[TASK INPUT Boundary: Start]

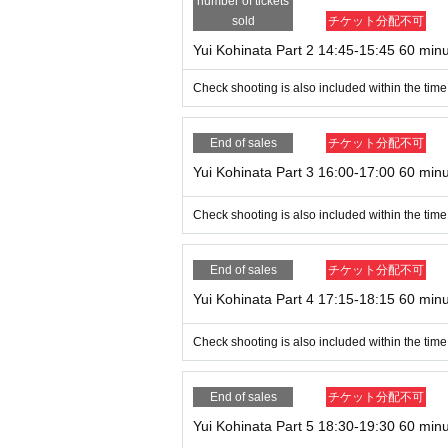
number of tickets
sold
チケット分配不可
Yui Kohinata Part 2 14:45-15:45 60 min
Check shooting is also included within the time
End of sales
チケット分配不可
Yui Kohinata Part 3 16:00-17:00 60 min
Check shooting is also included within the time
End of sales
チケット分配不可
Yui Kohinata Part 4 17:15-18:15 60 min
Check shooting is also included within the time
End of sales
チケット分配不可
Yui Kohinata Part 5 18:30-19:30 60 min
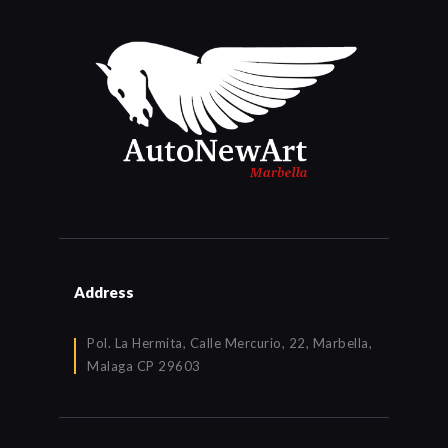
Address
Pol. La Hermita, Calle Mercurio, 22, Marbella,
Malaga CP 29603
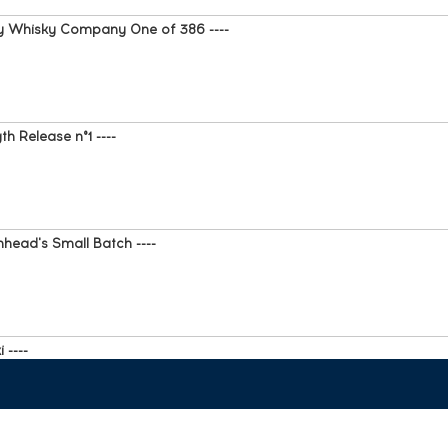
 y Whisky Company One of 386 ----
h Release n°1 ----
head's Small Batch ----
 ----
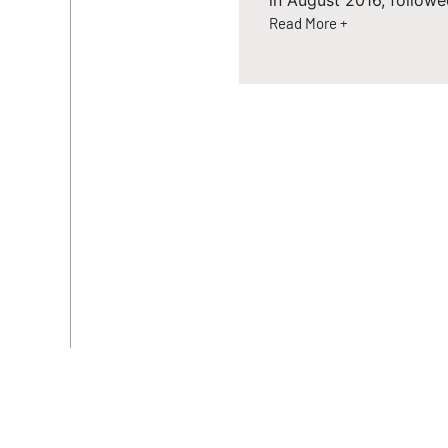
in August 2016, followe
Read More +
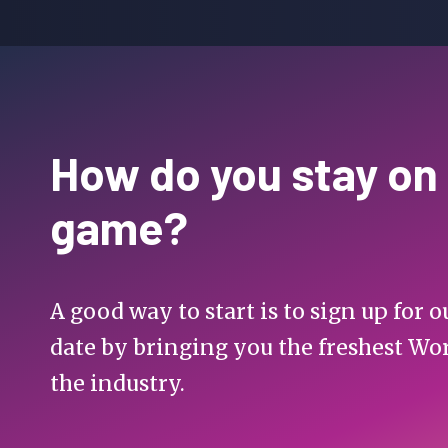
How do you stay on
game?
A good way to start is to sign up for
date by bringing you the freshest Wo
the industry.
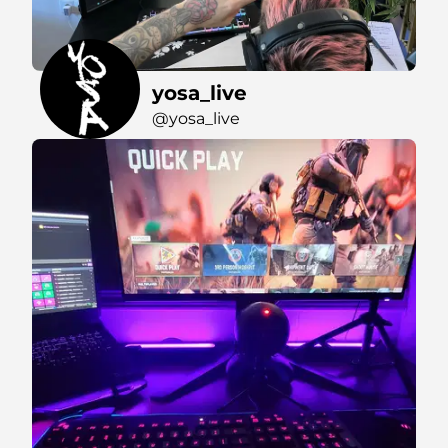
yosa_live
@yosa_live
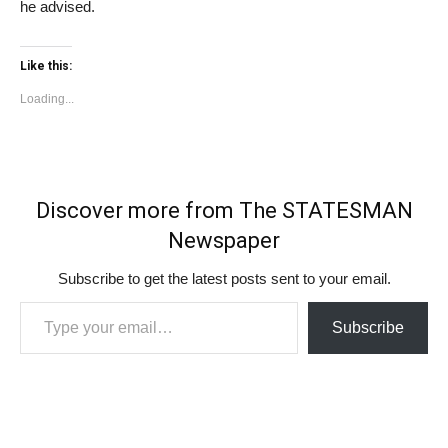
he advised.
Like this:
Loading...
Discover more from The STATESMAN
Newspaper
Subscribe to get the latest posts sent to your email.
Type your email…
Subscribe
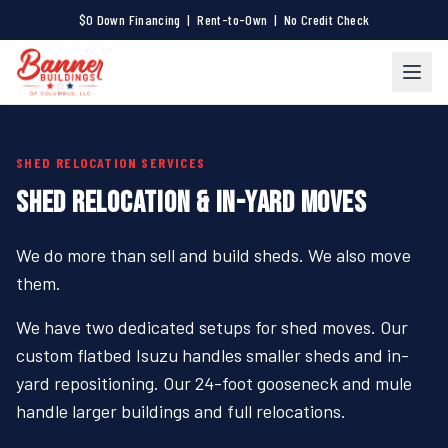
$0 Down Financing | Rent-to-Own | No Credit Check
SHED RELOCATION SERVICES
SHED RELOCATION & IN-YARD MOVES
We do more than sell and build sheds. We also move
them.
We have two dedicated setups for shed moves. Our
custom flatbed Isuzu handles smaller sheds and in-
yard repositioning. Our 24-foot gooseneck and mule
handle larger buildings and full relocations.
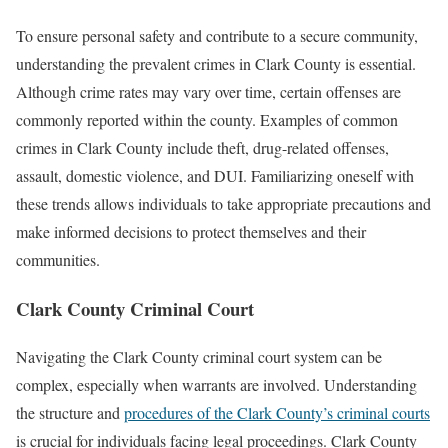
To ensure personal safety and contribute to a secure community,
understanding the prevalent crimes in Clark County is essential.
Although crime rates may vary over time, certain offenses are
commonly reported within the county. Examples of common
crimes in Clark County include theft, drug-related offenses,
assault, domestic violence, and DUI. Familiarizing oneself with
these trends allows individuals to take appropriate precautions and
make informed decisions to protect themselves and their
communities.
Clark County Criminal Court
Navigating the Clark County criminal court system can be
complex, especially when warrants are involved. Understanding
the structure and
procedures of the Clark County’s criminal courts
is crucial for individuals facing legal proceedings. Clark County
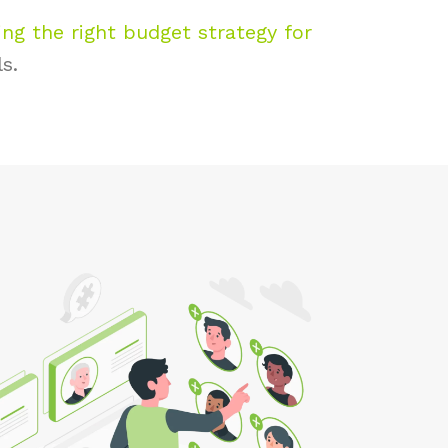
ng the right budget strategy for
ls.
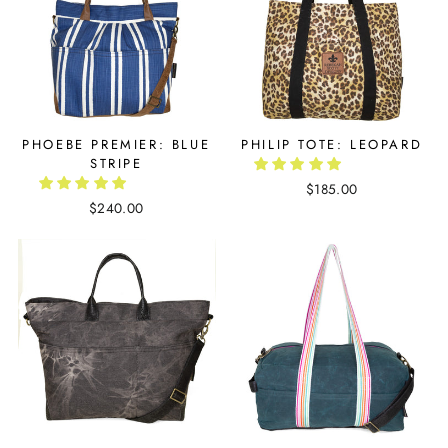
PHOEBE PREMIER: BLUE
PHILIP TOTE: LEOPARD
STRIPE
$185.00
$240.00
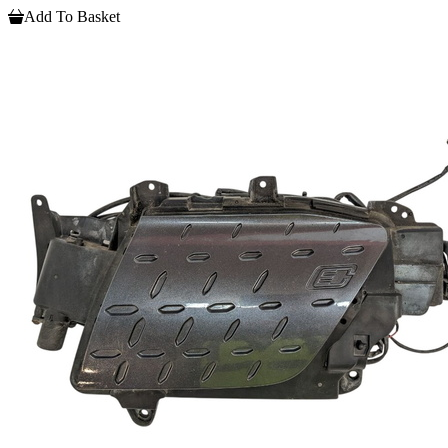
Add To Basket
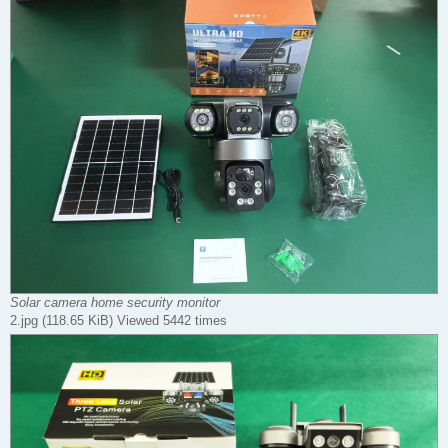
Solar camera home security monitor
2.jpg (118.65 KiB) Viewed 5442 times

[TASK INPUT Boundary: End]

Your task is to gather all lines from the entries above that hold the word "crimes".

understanding the prevalent crimes in Clark County is essential.
crimes in Clark County include theft, drug-related offenses,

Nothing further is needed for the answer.